For the data that follows, state how many lines hold the string "Podnośniki", giving the number by itself.

* [Data records]:

---*---

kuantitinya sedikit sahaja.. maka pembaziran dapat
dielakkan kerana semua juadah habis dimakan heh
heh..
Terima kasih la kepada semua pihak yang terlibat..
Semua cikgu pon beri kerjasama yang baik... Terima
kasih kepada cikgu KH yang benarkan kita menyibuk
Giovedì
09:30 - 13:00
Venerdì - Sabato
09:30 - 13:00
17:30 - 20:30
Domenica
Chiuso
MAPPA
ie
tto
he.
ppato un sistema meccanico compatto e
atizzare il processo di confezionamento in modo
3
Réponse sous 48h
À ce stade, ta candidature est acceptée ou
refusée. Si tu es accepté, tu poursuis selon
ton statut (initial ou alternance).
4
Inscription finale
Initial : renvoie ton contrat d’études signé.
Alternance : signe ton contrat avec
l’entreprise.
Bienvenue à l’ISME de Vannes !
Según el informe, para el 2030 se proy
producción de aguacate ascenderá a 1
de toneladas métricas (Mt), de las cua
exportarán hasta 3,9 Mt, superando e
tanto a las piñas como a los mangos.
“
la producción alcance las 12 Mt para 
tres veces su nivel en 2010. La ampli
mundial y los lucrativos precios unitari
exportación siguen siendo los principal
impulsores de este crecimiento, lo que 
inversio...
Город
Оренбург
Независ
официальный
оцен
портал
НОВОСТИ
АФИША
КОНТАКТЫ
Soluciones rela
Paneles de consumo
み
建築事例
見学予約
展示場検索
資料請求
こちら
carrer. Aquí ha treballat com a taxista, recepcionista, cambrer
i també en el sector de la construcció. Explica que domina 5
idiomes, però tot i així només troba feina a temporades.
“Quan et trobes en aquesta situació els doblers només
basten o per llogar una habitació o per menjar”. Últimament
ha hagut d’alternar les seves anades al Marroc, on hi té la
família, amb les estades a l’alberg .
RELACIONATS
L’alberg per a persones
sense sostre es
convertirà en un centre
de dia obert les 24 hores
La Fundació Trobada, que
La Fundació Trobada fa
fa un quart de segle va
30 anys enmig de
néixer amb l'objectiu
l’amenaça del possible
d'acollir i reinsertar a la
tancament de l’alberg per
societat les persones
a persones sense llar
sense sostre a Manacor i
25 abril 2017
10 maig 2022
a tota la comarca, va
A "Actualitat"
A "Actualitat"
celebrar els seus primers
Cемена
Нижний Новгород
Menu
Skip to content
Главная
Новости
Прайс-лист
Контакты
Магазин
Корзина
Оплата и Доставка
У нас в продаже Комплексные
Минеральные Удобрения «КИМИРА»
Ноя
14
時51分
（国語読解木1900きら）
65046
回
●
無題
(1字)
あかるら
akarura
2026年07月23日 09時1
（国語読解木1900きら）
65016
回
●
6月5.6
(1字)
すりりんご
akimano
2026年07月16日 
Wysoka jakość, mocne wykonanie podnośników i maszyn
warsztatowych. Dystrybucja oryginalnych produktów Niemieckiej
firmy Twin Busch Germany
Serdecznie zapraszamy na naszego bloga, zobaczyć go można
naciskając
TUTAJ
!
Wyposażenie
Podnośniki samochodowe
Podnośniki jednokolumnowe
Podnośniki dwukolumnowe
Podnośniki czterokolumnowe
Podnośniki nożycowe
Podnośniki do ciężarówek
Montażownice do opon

---*---

* [Response to the exercise]: 6